Sesungguhnya sejak awal pendiriannya, Gelanggang Mahasiswa dikonsepkan untuk menjadi ruang kreatif bagi seluruh masyarakat Yogyakarta. Namun, terjadi pergeseran konsep Gelanggang Mahasiswa menjadi tempat bagi pusat kegiatan mahasiswa UGM saja melalui UKM dan Komunitas lantaran tidak memiliki fasilitas kemahasiswaan di fakultas. Konsepsi yang berjalan demikian lalu menambahkan variabel pegiat Gelanggang Mahasiswa menjadi ‘Gelanggang Mahasiswa’ + ‘UGM’. Fenomena pergeseran konsep Gelanggang Mahasiswa tidak diketahui secara pasti kapan terjadi, kemungkinan besar terjadi sebab mahasiswa di kampus non-UGM sudah memiliki fasilitas kemahasiswaan di universitasnya masing-masing (Lintang dalam Setyahadi, 2024). 
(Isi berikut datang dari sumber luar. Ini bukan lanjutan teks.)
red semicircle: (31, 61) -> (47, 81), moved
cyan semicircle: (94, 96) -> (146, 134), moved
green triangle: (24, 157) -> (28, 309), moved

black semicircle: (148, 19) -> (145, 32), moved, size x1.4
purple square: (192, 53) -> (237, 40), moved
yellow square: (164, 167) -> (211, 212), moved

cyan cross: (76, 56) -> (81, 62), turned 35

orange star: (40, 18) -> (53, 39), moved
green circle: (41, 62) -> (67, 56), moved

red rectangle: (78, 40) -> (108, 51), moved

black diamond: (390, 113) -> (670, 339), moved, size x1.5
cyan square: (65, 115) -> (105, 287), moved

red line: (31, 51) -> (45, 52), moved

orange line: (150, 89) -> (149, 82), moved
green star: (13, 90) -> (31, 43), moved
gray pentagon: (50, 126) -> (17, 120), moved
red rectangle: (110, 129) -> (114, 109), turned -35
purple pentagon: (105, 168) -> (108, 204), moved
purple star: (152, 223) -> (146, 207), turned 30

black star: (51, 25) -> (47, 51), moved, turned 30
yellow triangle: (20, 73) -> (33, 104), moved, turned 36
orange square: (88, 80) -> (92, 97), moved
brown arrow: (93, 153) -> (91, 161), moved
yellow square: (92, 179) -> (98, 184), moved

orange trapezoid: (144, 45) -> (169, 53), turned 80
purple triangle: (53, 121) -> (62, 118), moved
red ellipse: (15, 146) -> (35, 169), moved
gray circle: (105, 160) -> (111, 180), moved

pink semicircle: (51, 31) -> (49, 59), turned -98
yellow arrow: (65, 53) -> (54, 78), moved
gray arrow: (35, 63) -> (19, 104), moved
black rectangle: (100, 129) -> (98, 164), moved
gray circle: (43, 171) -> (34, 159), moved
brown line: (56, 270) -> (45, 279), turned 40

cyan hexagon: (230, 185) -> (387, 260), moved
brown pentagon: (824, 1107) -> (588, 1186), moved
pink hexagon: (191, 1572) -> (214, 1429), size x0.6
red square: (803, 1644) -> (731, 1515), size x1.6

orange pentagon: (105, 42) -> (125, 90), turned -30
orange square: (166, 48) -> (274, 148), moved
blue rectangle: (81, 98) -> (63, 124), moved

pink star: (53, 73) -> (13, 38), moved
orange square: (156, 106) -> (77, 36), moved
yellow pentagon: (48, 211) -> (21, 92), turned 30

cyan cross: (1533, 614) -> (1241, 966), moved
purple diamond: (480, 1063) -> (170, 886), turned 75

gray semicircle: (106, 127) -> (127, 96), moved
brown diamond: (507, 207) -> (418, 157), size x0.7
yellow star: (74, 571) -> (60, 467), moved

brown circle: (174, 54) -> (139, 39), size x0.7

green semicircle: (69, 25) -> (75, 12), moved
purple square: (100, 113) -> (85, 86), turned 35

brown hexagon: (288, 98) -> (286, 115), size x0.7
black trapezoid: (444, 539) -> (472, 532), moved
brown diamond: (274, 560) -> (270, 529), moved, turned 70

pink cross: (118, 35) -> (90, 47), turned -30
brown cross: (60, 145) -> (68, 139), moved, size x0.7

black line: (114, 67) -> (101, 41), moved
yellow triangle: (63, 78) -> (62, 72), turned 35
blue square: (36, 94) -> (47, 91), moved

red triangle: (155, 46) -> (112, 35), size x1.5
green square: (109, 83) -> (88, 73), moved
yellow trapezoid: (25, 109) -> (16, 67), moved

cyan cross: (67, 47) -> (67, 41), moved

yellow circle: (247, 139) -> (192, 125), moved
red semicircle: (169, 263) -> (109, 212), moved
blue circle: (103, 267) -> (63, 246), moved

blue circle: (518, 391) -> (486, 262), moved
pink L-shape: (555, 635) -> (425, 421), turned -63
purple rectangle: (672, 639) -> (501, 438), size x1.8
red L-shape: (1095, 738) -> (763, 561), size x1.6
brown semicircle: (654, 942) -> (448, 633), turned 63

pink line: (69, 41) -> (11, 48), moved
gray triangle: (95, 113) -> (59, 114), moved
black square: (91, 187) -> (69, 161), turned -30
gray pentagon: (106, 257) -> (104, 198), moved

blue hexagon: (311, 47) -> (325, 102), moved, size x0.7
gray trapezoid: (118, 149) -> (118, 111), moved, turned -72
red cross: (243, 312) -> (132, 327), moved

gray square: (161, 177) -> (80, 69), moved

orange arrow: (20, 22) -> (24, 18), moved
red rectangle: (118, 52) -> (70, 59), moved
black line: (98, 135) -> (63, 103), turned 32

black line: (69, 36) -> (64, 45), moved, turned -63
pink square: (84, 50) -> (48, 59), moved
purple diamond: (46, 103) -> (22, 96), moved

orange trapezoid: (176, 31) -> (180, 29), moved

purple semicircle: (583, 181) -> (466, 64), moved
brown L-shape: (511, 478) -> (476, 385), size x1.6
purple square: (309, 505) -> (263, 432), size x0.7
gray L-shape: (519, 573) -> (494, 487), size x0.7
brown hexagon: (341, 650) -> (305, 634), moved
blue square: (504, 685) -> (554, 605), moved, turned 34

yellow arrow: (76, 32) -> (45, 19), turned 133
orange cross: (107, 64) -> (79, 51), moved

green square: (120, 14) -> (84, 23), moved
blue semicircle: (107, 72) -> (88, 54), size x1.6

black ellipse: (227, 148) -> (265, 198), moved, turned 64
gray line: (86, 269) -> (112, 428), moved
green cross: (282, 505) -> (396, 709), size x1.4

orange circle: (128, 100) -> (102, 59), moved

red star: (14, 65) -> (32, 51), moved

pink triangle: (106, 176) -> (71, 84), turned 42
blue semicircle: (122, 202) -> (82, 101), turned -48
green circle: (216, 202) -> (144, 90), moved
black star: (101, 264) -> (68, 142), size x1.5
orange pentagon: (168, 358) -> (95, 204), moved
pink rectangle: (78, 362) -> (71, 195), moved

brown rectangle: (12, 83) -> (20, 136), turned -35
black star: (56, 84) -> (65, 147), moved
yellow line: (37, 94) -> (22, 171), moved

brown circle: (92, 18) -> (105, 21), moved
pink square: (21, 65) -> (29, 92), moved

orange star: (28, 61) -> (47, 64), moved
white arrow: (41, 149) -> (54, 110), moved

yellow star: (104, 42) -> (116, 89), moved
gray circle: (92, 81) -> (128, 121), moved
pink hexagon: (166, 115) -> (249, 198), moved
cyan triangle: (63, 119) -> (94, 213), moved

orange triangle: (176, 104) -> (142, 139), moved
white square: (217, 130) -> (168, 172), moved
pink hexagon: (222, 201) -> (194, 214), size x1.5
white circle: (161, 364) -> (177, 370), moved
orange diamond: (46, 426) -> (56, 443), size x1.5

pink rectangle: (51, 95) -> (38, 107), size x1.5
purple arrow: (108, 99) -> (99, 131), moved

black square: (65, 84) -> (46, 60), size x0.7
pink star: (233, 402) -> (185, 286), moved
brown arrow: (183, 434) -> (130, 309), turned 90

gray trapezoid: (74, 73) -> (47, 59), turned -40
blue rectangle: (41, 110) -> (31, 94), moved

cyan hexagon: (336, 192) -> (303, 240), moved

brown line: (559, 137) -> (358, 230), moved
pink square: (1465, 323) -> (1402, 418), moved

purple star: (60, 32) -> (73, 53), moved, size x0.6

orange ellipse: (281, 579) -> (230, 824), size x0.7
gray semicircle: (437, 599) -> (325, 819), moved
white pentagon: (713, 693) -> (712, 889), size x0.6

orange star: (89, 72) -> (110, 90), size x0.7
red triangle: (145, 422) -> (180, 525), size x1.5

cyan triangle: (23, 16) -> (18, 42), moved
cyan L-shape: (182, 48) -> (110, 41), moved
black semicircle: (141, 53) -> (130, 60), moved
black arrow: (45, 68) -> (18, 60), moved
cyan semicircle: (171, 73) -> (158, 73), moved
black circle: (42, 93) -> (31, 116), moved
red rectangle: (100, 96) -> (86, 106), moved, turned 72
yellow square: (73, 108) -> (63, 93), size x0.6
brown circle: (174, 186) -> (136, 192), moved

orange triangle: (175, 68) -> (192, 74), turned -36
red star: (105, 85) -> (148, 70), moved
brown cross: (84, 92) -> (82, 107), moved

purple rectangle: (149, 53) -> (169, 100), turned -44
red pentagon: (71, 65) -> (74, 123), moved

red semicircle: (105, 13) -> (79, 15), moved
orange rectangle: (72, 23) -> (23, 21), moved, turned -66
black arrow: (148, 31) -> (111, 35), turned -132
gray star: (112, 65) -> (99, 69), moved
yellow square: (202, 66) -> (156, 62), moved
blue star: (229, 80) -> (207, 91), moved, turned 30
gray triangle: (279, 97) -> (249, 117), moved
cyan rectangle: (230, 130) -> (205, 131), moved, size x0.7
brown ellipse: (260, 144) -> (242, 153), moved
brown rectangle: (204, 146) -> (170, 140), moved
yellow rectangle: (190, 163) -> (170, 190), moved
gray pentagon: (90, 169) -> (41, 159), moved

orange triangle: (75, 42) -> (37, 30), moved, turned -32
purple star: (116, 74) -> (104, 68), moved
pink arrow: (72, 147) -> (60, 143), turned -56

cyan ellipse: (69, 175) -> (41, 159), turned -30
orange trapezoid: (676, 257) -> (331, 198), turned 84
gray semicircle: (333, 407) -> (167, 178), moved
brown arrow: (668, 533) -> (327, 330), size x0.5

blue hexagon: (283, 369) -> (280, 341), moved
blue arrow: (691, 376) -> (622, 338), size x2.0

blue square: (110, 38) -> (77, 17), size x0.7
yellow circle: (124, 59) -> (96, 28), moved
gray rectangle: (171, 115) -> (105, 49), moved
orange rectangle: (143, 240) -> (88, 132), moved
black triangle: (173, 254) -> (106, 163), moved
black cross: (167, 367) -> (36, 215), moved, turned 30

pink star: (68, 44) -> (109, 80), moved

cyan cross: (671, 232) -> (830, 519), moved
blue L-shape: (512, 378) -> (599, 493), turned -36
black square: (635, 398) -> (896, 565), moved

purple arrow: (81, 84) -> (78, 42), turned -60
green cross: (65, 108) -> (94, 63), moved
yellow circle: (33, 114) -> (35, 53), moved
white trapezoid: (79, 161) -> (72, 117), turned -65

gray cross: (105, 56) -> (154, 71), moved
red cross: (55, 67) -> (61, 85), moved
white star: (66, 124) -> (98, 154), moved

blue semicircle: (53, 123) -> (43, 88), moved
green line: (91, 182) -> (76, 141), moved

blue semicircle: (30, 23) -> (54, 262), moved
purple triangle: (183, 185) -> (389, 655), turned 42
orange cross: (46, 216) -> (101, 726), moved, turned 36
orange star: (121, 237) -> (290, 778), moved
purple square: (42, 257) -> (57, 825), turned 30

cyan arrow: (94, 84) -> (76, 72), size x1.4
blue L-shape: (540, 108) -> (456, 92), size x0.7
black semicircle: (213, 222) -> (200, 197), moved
Komunitas Cah Gelanggang merupakan produk lived space dari Gelanggang Mahasiswa yang memiliki nilai pedoman yang tidak bersifat absolut yang kerap disebut sebagai “Spirit Gelanggang”. Spirit ini menurut Hadi mencakup prinsip humanisme, egalitarianisme, toleransi, inklusivisme, dan nilai-nilai lainnya. Spirit tersebut muncul melalui interaksi dinamis antara berbagai UKM dengan masyarakat umum dalam Gelanggang Mahasiswa. Dinamika Cah Gelanggang mendorong adanya moral logic dan environment state logic dalam setiap aktivitasnya. Maka, orientasi Cah Gelanggang bukan didasarkan atas prestasi seperti piala, kejuaraan, melainkan aktivitas berproses untuk mewujudkan sebuah kegiatan. Bagi Cah Gelanggang, kesadaran bahwa implementasi konsep lebih penting daripada sebuah hasil yang membuat terbiasa dalam membangun jaringan, relasi, dan kepercayaan. 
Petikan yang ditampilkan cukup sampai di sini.